Build Status C++ Version

This library provides a set of utility functions and distributed data containers for high performance cluster computing. We provide a highly-optimized MapReduce function to process and convert one data container to another. This MapReduce function is usually several times faster than Aparch Spark at the time of this update. For most parallel algorithms, users only need to write a few mapper functions and they will get similar performance as hand-optimized code written with raw sockets and threads. We also provide some additional features to complement MapReduce, such as loading files to distributed data containers, thread-safe random number generators, and functions for converting distributed containers to and from C++ standard containers, etc.

For more details about the use cases and our optimizations, we refer users to our paper Blaze: Simplified High Performance Cluster Computing.

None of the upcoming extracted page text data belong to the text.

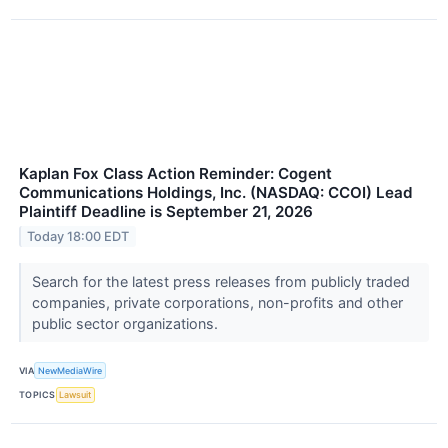
Kaplan Fox Class Action Reminder: Cogent
Communications Holdings, Inc. (NASDAQ: CCOI) Lead
Plaintiff Deadline is September 21, 2026
Today 18:00 EDT
Search for the latest press releases from publicly traded
companies, private corporations, non-profits and other
public sector organizations.
VIA
NewMediaWire
TOPICS
Lawsuit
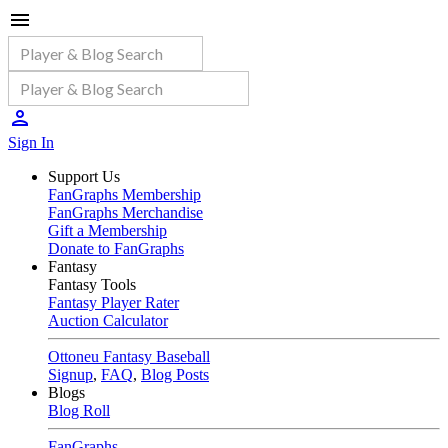
Sign In
Support Us
FanGraphs Membership
FanGraphs Merchandise
Gift a Membership
Donate to FanGraphs
Fantasy
Fantasy Tools
Fantasy Player Rater
Auction Calculator
Ottoneu Fantasy Baseball
Signup
,
FAQ
,
Blog Posts
Blogs
Blog Roll
FanGraphs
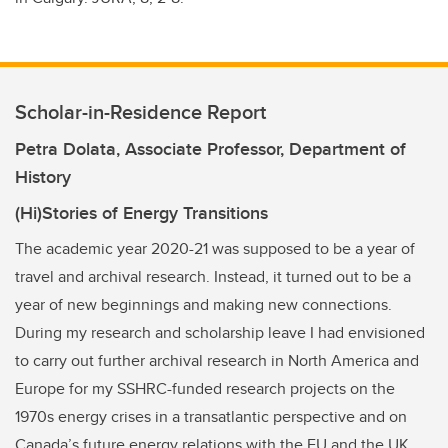
Scholar-in-Residence Report
Petra Dolata, Associate Professor, Department of
History
(Hi)Stories of Energy Transitions
The academic year 2020-21 was supposed to be a year of
travel and archival research. Instead, it turned out to be a
year of new beginnings and making new connections.
During my research and scholarship leave I had envisioned
to carry out further archival research in North America and
Europe for my SSHRC-funded research projects on the
1970s energy crises in a transatlantic perspective and on
Canada’s future energy relations with the EU and the UK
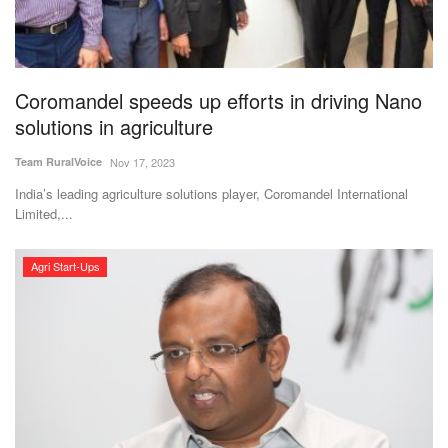
Magazine
States
Coromandel speeds up efforts in driving Nano
solutions in agriculture
Events
Team RuralVoice
Nov 17, 2023
Agribusiness
India’s leading agriculture solutions player, Coromandel International
Limited,...
Cooperatives
Agri Start-Ups
Agritech
International
Rural Dialogue
Ground Report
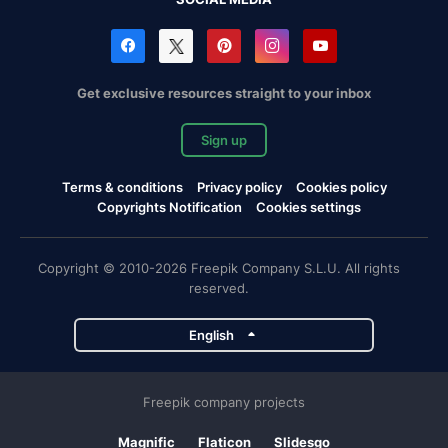
Get exclusive resources straight to your inbox
Sign up
Terms & conditions
Privacy policy
Cookies policy
Copyrights Notification
Cookies settings
Copyright © 2010-2026 Freepik Company S.L.U. All rights
reserved.
English
Freepik company projects
Magnific
Flaticon
Slidesgo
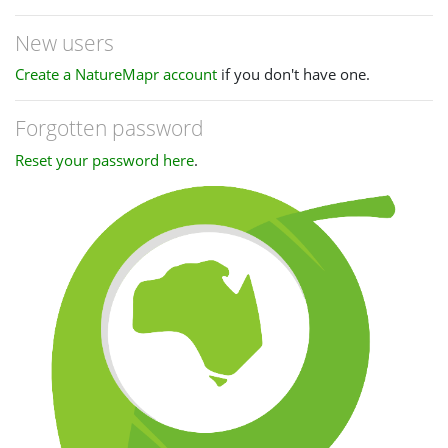
New users
Create a NatureMapr account
if you don't have one.
Forgotten password
Reset your password here
.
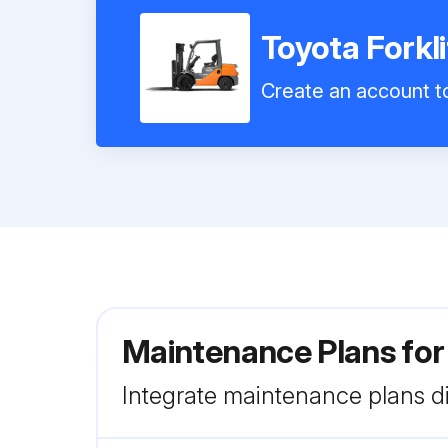
Toyota Forkl
Create an account to
Maintenance Plans for
Integrate maintenance plans di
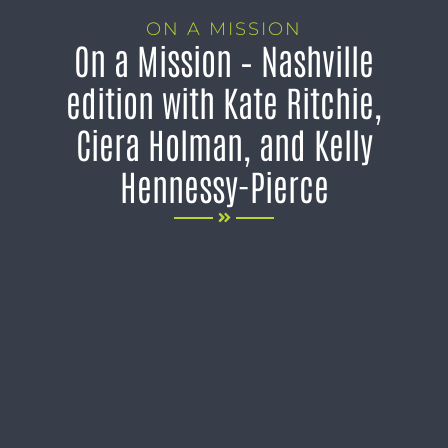
ON A MISSION
On a Mission – Nashville
edition with Kate Ritchie,
Ciera Holman, and Kelly
Hennessy-Pierce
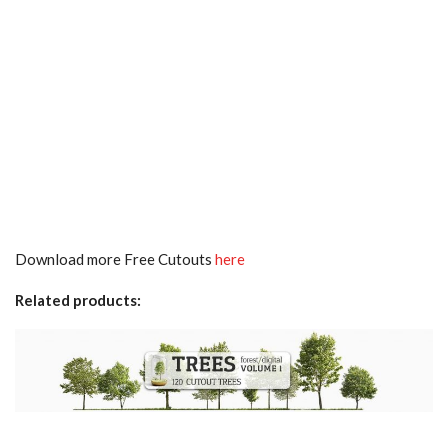
Download more Free Cutouts
here
Related products:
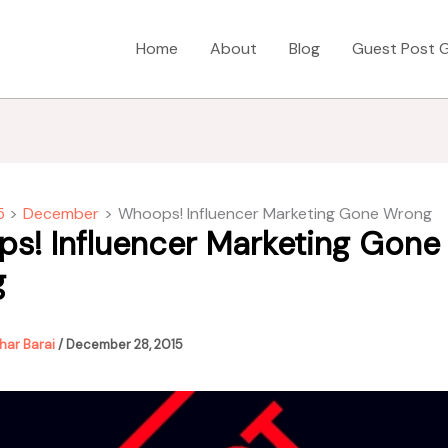
Home
About
Blog
Guest Post G
5
December
Whoops! Influencer Marketing Gone Wrong
s! Influencer Marketing Gone
g
har Barai
/
December 28, 2015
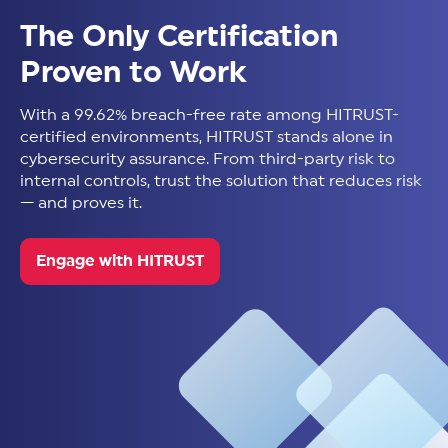
The Only Certification
Proven to Work
With a 99.62% breach-free rate among HITRUST-
certified environments, HITRUST stands alone in
cybersecurity assurance. From third-party risk to
internal controls, trust the solution that reduces risk
— and proves it.
Engage with HITRUST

Blaze is being actively used in a quantum chemistry package (developed by the Umrigar Group at Cornell University LASSP Lab) and has successfully and efficiently processed petabytes of scientific data and saved billions of core hours of computation compared to using Spark (or hundreds of billions of core hours compared to using Hadoop MapReduce).

Example / Getting Started

In this section, we present two examples to illustrate the usage of Blaze. The complete code of these examples can be found in the example folder.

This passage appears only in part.